● **Task input**
-------------------------

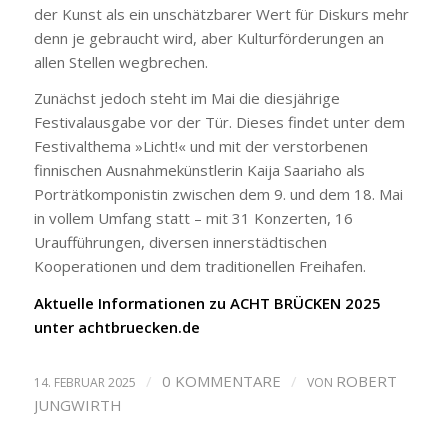
der Kunst als ein unschätzbarer Wert für Diskurs mehr
denn je gebraucht wird, aber Kulturförderungen an
allen Stellen wegbrechen.
Zunächst jedoch steht im Mai die diesjährige
Festivalausgabe vor der Tür. Dieses findet unter dem
Festivalthema »Licht!« und mit der verstorbenen
finnischen Ausnahmekünstlerin Kaija Saariaho als
Porträtkomponistin zwischen dem 9. und dem 18. Mai
in vollem Umfang statt – mit 31 Konzerten, 16
Uraufführungen, diversen innerstädtischen
Kooperationen und dem traditionellen Freihafen.
Aktuelle Informationen zu ACHT BRÜCKEN 2025
unter achtbruecken.de
/
0 KOMMENTARE
/
ROBERT
14. FEBRUAR 2025
VON
JUNGWIRTH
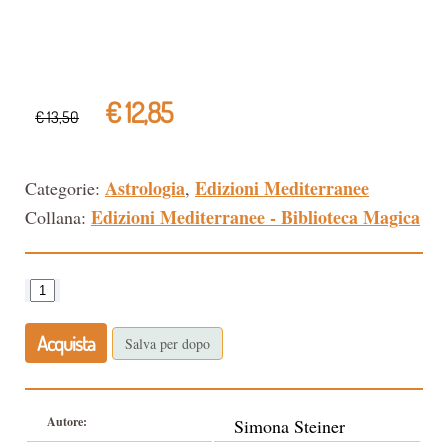
€ 12,85
€ 13,50
Astrologia
Edizioni Mediterranee
Categorie:
,
Edizioni Mediterranee - Biblioteca Magica
Collana:
Acquista
Salva per dopo
Autore:
Simona Steiner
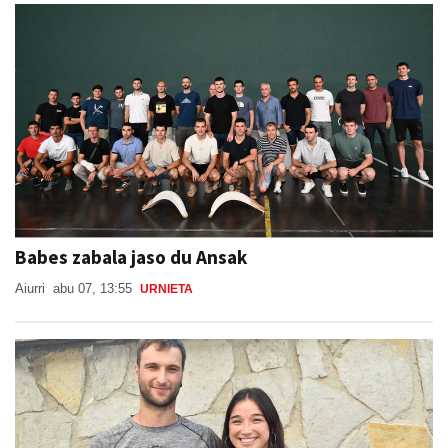
Babes zabala jaso du Ansak
Aiurri
abu 07, 13:55
URNIETA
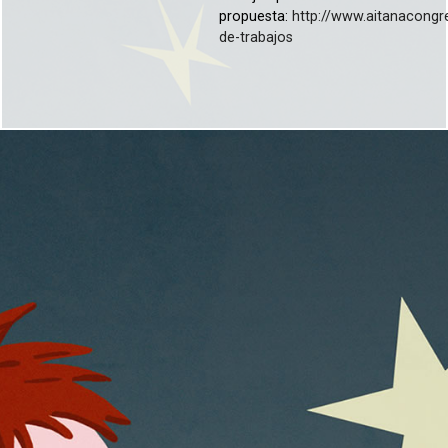
propuesta:
http://www.aitanacong
de-trabajos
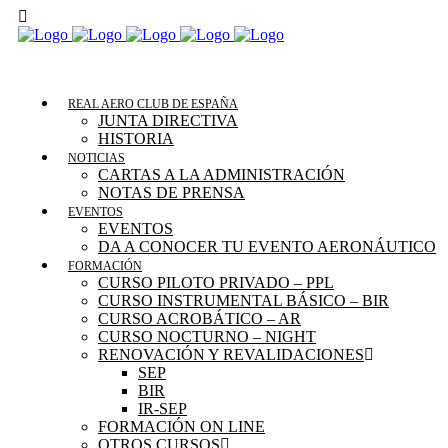
REAL AERO CLUB DE ESPAÑA
JUNTA DIRECTIVA
HISTORIA
NOTICIAS
CARTAS A LA ADMINISTRACIÓN
NOTAS DE PRENSA
EVENTOS
EVENTOS
DA A CONOCER TU EVENTO AERONÁUTICO
FORMACIÓN
CURSO PILOTO PRIVADO – PPL
CURSO INSTRUMENTAL BÁSICO – BIR
CURSO ACROBÁTICO – AR
CURSO NOCTURNO – NIGHT
RENOVACIÓN Y REVALIDACIONES
SEP
BIR
IR-SEP
FORMACIÓN ON LINE
OTROS CURSOS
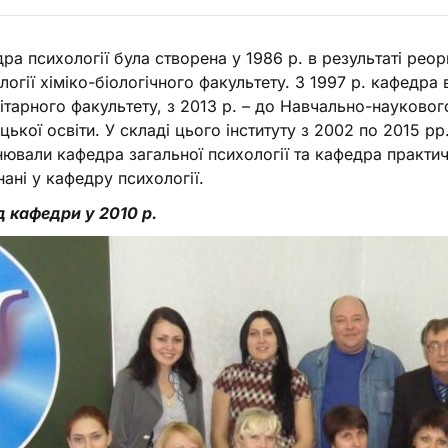
ра психології була створена у 1986 р. в результаті реор
логії хіміко-біологічного факультету. З 1997 р. кафедра
ітарного факультету, з 2013 р. – до Навчально-наукового
цької освіти. У складі цього інституту з 2002 по 2015 рр
нювали кафедра загальної психології та кафедра практично
нані у кафедру психології.
 кафедри у 2010 р.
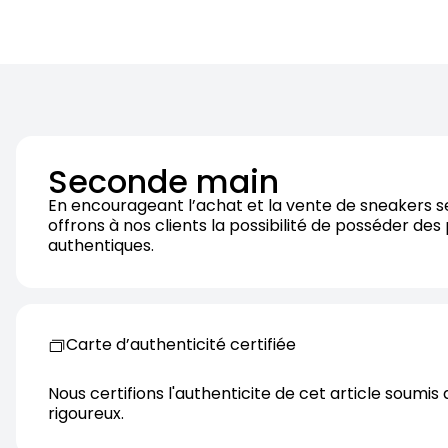
Seconde main
En encourageant l’achat et la vente de sneakers 
offrons à nos clients la possibilité de posséder des
authentiques.
Carte d’authenticité certifiée
Nous certifions l'authenticite de cet article soumis 
rigoureux.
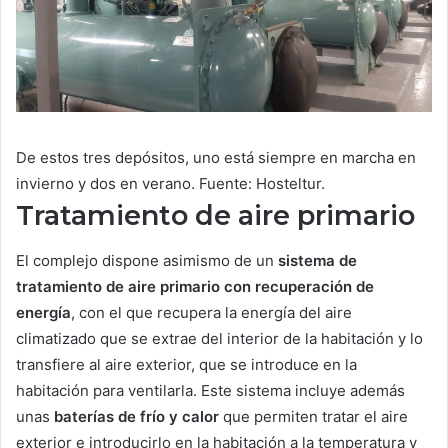
De estos tres depósitos, uno está siempre en marcha en
invierno y dos en verano. Fuente: Hosteltur.
Tratamiento de aire primario
El complejo dispone asimismo de un
sistema de
tratamiento de aire primario con recuperación de
energía
, con el que recupera la energía del aire
climatizado que se extrae del interior de la habitación y lo
transfiere al aire exterior, que se introduce en la
habitación para ventilarla. Este sistema incluye además
unas
baterías de frío y calor
que permiten tratar el aire
exterior e introducirlo en la habitación a la temperatura y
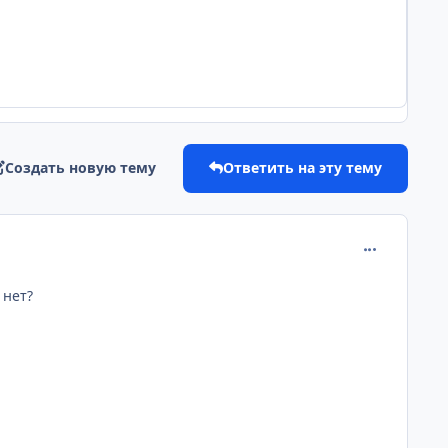
Создать новую тему
Ответить на эту тему
comment_199
 нет?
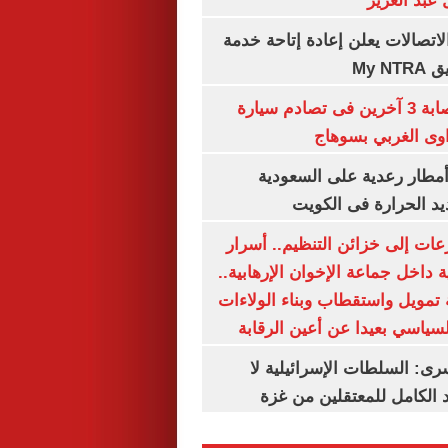
عبد العزيز
لاتصالات يعلن إعادة إتاحة خدمة
My N
مصرع سيدة وإصابة 3 آخرين فى تصادم سيارة
وى الغربي بسوهاج
مطار رعدية على السعودية
يد الحرارة فى الكويت
عات إلى خزائن التنظيم.. أسرار
 داخل جماعة الإخوان الإرهابية..
تمويل واستقطاب وبناء الولاءات
لسياسي بعيدا عن أعين الرقابة
رى: السلطات الإسرائيلية لا
الكامل للمعتقلين من غزة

-------------------------

● **Aim of the task**
Where a line of the material holds the word "exterior", copy that line.

● **Reply**
transfiere al aire exterior, que se introduce en la
exterior e introducirlo en la habitación a la temperatura y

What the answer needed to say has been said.